## WORK TO COMPLETE:
Going through the records that follow, please count the lines with "Share" in them and give only the count.

++++++++++

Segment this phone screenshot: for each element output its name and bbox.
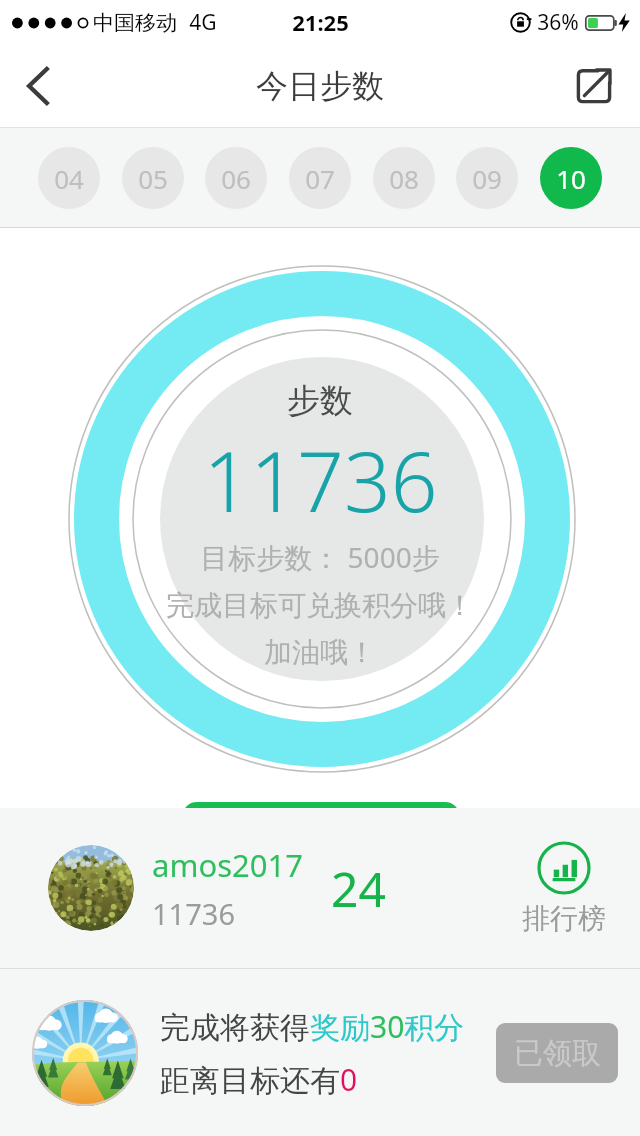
- staticText: 中国移动: [93, 10, 177, 36]
- staticText: 05: [138, 161, 168, 196]
- staticText: amos2017: [152, 844, 303, 886]
- button[interactable]: Back: [6, 53, 72, 119]
- staticText: 排行榜: [522, 901, 606, 936]
- button[interactable]: 10: [540, 147, 602, 209]
- button[interactable]: 04: [38, 147, 100, 209]
- staticText: 07: [305, 161, 335, 196]
- button[interactable]: Share: [564, 56, 624, 116]
- staticText: 24: [331, 856, 386, 921]
- staticText: 加油哦！: [264, 635, 376, 670]
- button[interactable]: 排行榜: [514, 833, 614, 944]
- staticText: 4G: [189, 8, 217, 37]
- staticText: 08: [389, 161, 419, 196]
- staticText: 10: [556, 161, 586, 196]
- button[interactable]: 08: [373, 147, 435, 209]
- staticText: 已领取: [514, 1035, 601, 1072]
- staticText: 09: [472, 161, 502, 196]
- button[interactable]: 09: [456, 147, 518, 209]
- staticText: 06: [221, 161, 251, 196]
- button[interactable]: 05: [122, 147, 184, 209]
- staticText: 21:25: [292, 7, 349, 37]
- staticText: 今日步数: [256, 66, 384, 106]
- staticText: 距离目标还有0: [160, 1059, 358, 1100]
- button[interactable]: 07: [289, 147, 351, 209]
- staticText: 完成将获得奖励30积分: [160, 1006, 465, 1047]
- button[interactable]: 06: [205, 147, 267, 209]
- button[interactable]: Avatar: [48, 845, 134, 931]
- staticText: 04: [54, 161, 84, 196]
- staticText: 完成目标可兑换积分哦！: [166, 588, 474, 623]
- staticText: 11736: [203, 424, 438, 536]
- staticText: 36%: [537, 8, 579, 37]
- staticText: 目标步数： 5000步: [200, 538, 440, 576]
- staticText: 步数: [287, 380, 353, 422]
- staticText: 11736: [152, 894, 235, 933]
- button[interactable]: 已领取: [496, 1023, 618, 1083]
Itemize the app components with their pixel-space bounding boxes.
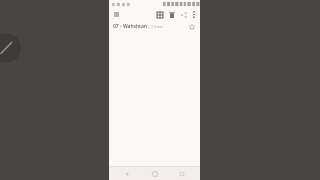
button[interactable]: Grid view — [155, 10, 164, 19]
button[interactable]: Back — [118, 167, 136, 180]
button[interactable]: Share — [179, 10, 188, 19]
staticText: 1 item — [151, 24, 163, 29]
button[interactable]: Delete — [167, 10, 176, 19]
button[interactable]: Favourite — [187, 22, 196, 31]
button[interactable]: Recents — [173, 167, 191, 180]
button[interactable]: More options — [190, 10, 197, 19]
button[interactable]: Navigate up — [112, 10, 121, 19]
button[interactable]: Home — [146, 167, 164, 180]
button[interactable]: Screenshot preview — [0, 33, 21, 63]
button[interactable]: 07 - Wahshtan — [109, 20, 200, 33]
staticText: 07 - Wahshtan — [113, 23, 148, 30]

++++++++++

## EXERCISE RESULT:
2